Lo que fuera menos aquello.

Entonces otra silueta hizo su aparición a lo lejos, una forma enorme avanzando lentamente en el horizonte. Era el primer caminante, cuatro veces más grande que la corbeta, con una insignia naval alemana hecha jirones ondeando en su cubierta superior. La máquina avanzaba lentamente, con sus dos patas derechas balanceándose inútilmente. Pero los brazos de combate kraken se movían como aspas clavándose en el suelo, arrastrando al caminante a través de las dunas como si fuera una bestia moribunda.

Alek se preguntó cómo era posible que sus componentes eléctrikos no se hubieran cortocircuitado ya, pero entonces el caminante tropezó con metal retorcido de la valla del perímetro y el circuito se cerró. Un solo rayo tembloroso saltó desde la torre pequeña más cercana e impactó en uno de los brazos de combate kraken de la máquina alemana que estaba levantado.

Desde las otras torres también surgieron rayos que buscaban ansiosos una vía de escape para sus cargas llenas a rebosar, y en un abrir y cerrar de ojos, cinco torrentes de electricidad se precipitaron sobre el enorme caminante anfibio.
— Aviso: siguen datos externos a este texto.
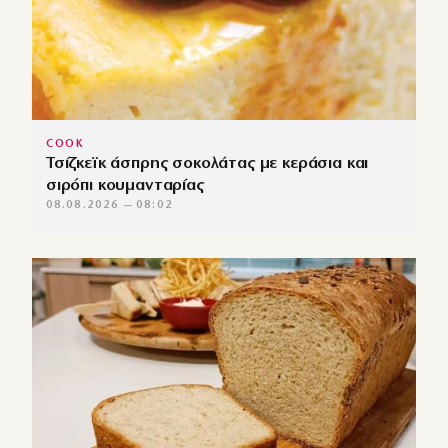
COOK
Τσίζκεϊκ άσπρης σοκολάτας με κεράσια και
σιρόπι κουμανταρίας
08.08.2026 — 08:02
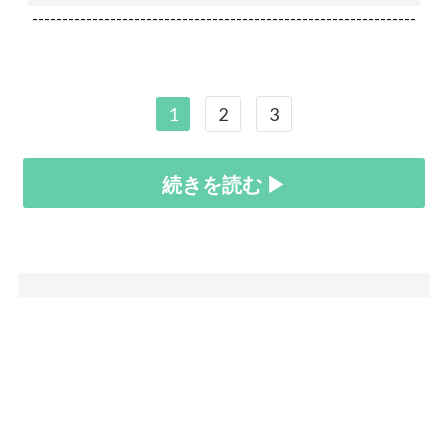
----------------------------------------------------------------
1
2
3
続きを読む ▶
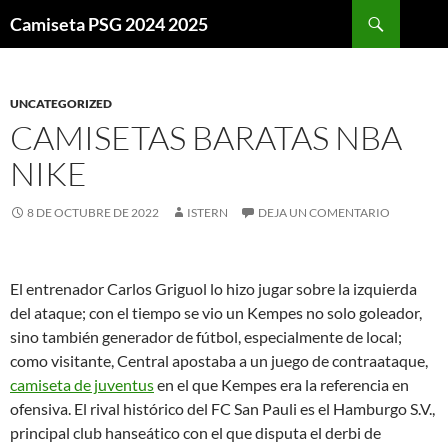
Buscar
Camiseta PSG 2024 2025
SALTAR
AL
CONTENIDO
UNCATEGORIZED
CAMISETAS BARATAS NBA
NIKE
8 DE OCTUBRE DE 2022
ISTERN
DEJA UN COMENTARIO
El entrenador Carlos Griguol lo hizo jugar sobre la izquierda
del ataque; con el tiempo se vio un Kempes no solo goleador,
sino también generador de fútbol, especialmente de local;
como visitante, Central apostaba a un juego de contraataque,
camiseta de juventus
en el que Kempes era la referencia en
ofensiva. El rival histórico del FC San Pauli es el Hamburgo S.V.,
principal club hanseático con el que disputa el derbi de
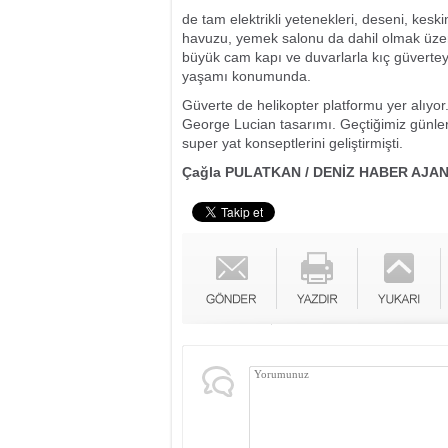
de tam elektrikli yetenekleri, deseni, keskin
havuzu, yemek salonu da dahil olmak üzer
büyük cam kapı ve duvarlarla kıç güvertey
yaşamı konumunda.
Güverte de helikopter platformu yer alıyor
George Lucian tasarımı. Geçtiğimiz gün
super yat konseptlerini geliştirmişti.
Çağla PULATKAN / DENİZ HABER AJAN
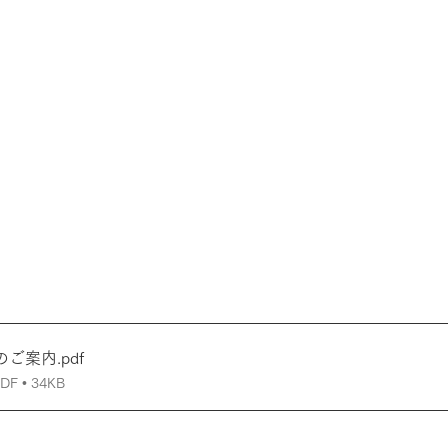
移のご案内
.pdf
 • 34KB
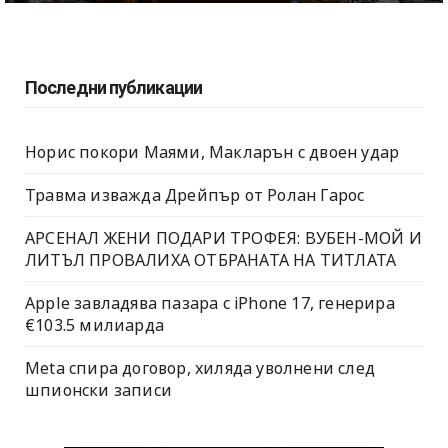
Последни публикации
Норис покори Маями, Макларън с двоен удар
Травма изважда Дрейпър от Ролан Гарос
АРСЕНАЛ ЖЕНИ ПОДАРИ ТРОФЕЯ: ВУБЕН-МОЙ И
ЛИТЪЛ ПРОВАЛИХА ОТБРАНАТА НА ТИТЛАТА
Apple завладява пазара с iPhone 17, генерира
€103.5 милиарда
Meta спира договор, хиляда уволнени след
шпионски записи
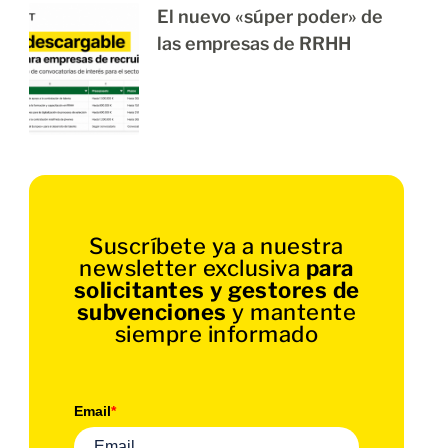
El nuevo «súper poder» de
las empresas de RRHH
Suscríbete ya a nuestra
newsletter exclusiva
para
solicitantes y gestores de
subvenciones
y mantente
siempre informado
Email
*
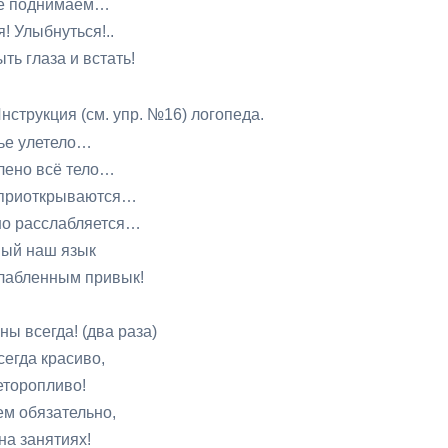
маем…
ться!..
и встать!
Инструкция (см. упр. №16) логопеда.
тело…
 тело…
ываются…
бляется…
 язык
 привык!
(два раза)
асиво,
ливо!
ельно,
тиях!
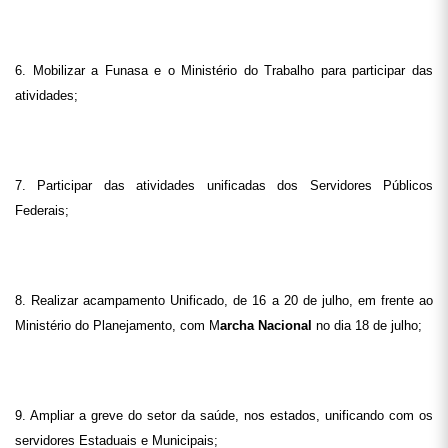
6. Mobilizar a Funasa e o Ministério do Trabalho para participar das
atividades;
7. Participar das atividades unificadas dos Servidores Públicos
Federais;
8. Realizar acampamento Unificado, de 16 a 20 de julho, em frente ao
Ministério do Planejamento, com M
archa Nacional
no dia 18 de julho;
9. Ampliar a greve do setor da saúde, nos estados, unificando com os
servidores Estaduais e Municipais;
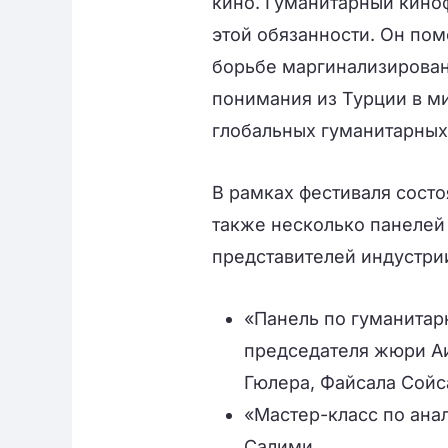
кино. Гуманитарный кино
этой обязанности. Он пом
борьбе маргинализирован
понимания из Турции в м
глобальных гуманитарны
В рамках фестиваля состо
также несколько панелей
представителей индустри
«Панель по гуманитар
председателя жюри А
Гюлера, Файсала Сойс
«Мастер-класс по ана
Салими.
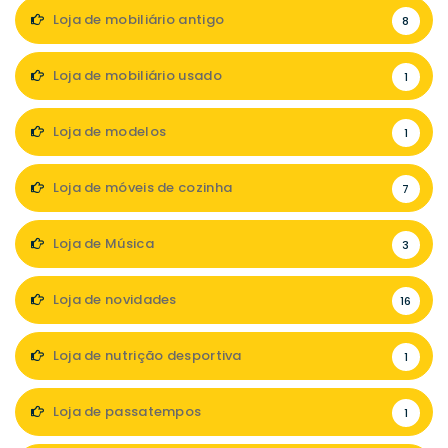
Loja de mobiliário antigo
8
Loja de mobiliário usado
1
Loja de modelos
1
Loja de móveis de cozinha
7
Loja de Música
3
Loja de novidades
16
Loja de nutrição desportiva
1
Loja de passatempos
1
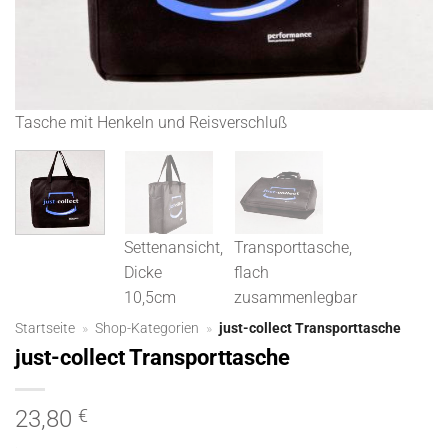
Tasche mit Henkeln und Reisverschluß
Se
Settenansicht,
Transporttasche,
Dicke
flach
10,5cm
zusammenlegbar
Startseite
»
Shop-Kategorien
»
just-collect Transporttasche
just-collect Transporttasche
23,80
€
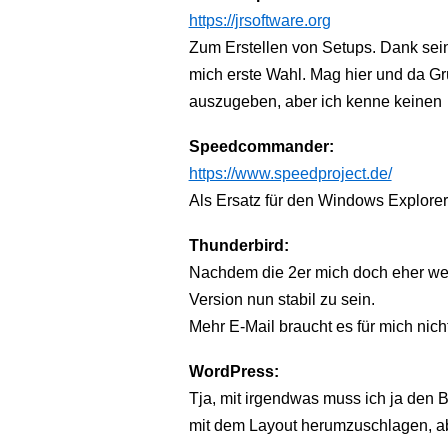
https://jrsoftware.org
Zum Erstellen von Setups. Dank seine
mich erste Wahl. Mag hier und da Gr
auszugeben, aber ich kenne keinen 
Speedcommander:
https://www.speedproject.de/
Als Ersatz für den Windows Explore
Thunderbird:
Nachdem die 2er mich doch eher wege
Version nun stabil zu sein.
Mehr E-Mail braucht es für mich nich
WordPress:
Tja, mit irgendwas muss ich ja den B
mit dem Layout herumzuschlagen, a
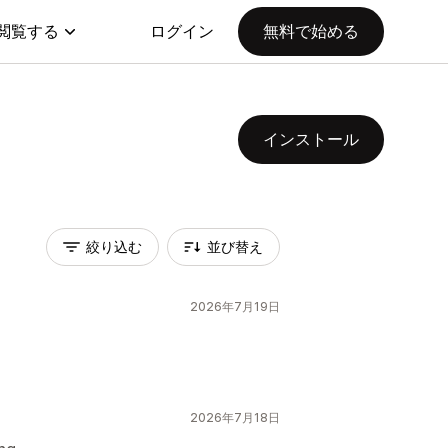
閲覧する
ログイン
無料で始める
インストール
絞り込む
並び替え
2026年7月19日
2026年7月18日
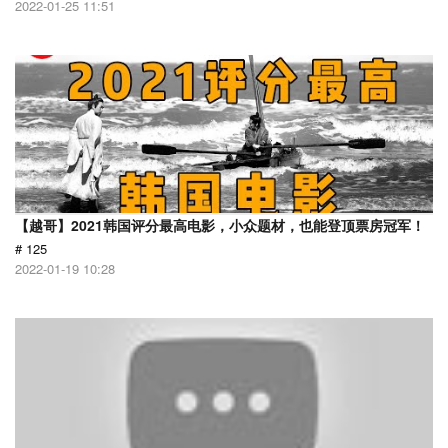
2022-01-25 11:51
【越哥】2021韩国评分最高电影，小众题材，也能登顶票房冠军！
# 125
2022-01-19 10:28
La máquina se estremeció por unos instantes y sacudió sus miembros erráticamente mientras un montón de chispas saltaban por su superficie metálica. El aire mismo pareció resquebrajarse con un trueno enorme. Los arbustos que había alrededor del caminante se incendiaron y el fuego blanco que surgió devoró incluso el polvo y la arena que había bajo él.

En aquel mismo instante debieron de incendiarse los compartimentos de munición y el caminante comenzó a dar sacudidas aún más fuertes y de sus escotillas surgieron lenguas de fuego. Las chimeneas escupieron llamaradas cuando ardieron también los depósitos de combustible a la vez. De las rejillas de ventilación del motor salía humo negro.

Cuando el sonido de las explosiones finalmente se apagó, Alek apenas podía oír, pero notó que los temblores bajo sus pies habían cesado. La sala de control ahora estaba oscura y silenciosa salvo por algunas voces humanas aturdidas. El Goliath había descargado toda su furia contra el caminante alemán.

Alek volvió a levantar la vista al cielo. El resplandor que cubría al Leviathan menguaba y la aeronave y su tripulación estaban sanos y salvos.

Intentó contener otro sollozo y apoyó una rodilla en el suelo. Se dio cuenta de que la supervivencia de aquella nave, de una chica, en realidad, había sido más importante durante unos instantes que la misma guerra o las vidas de los millones de habitantes de una ciudad. Entonces el viento cambió y Alek percibió el olor a carne quemada que inundaba toda la habitación tras él.

Al parecer, había sido lo suficientemente importante como para matar a un hombre.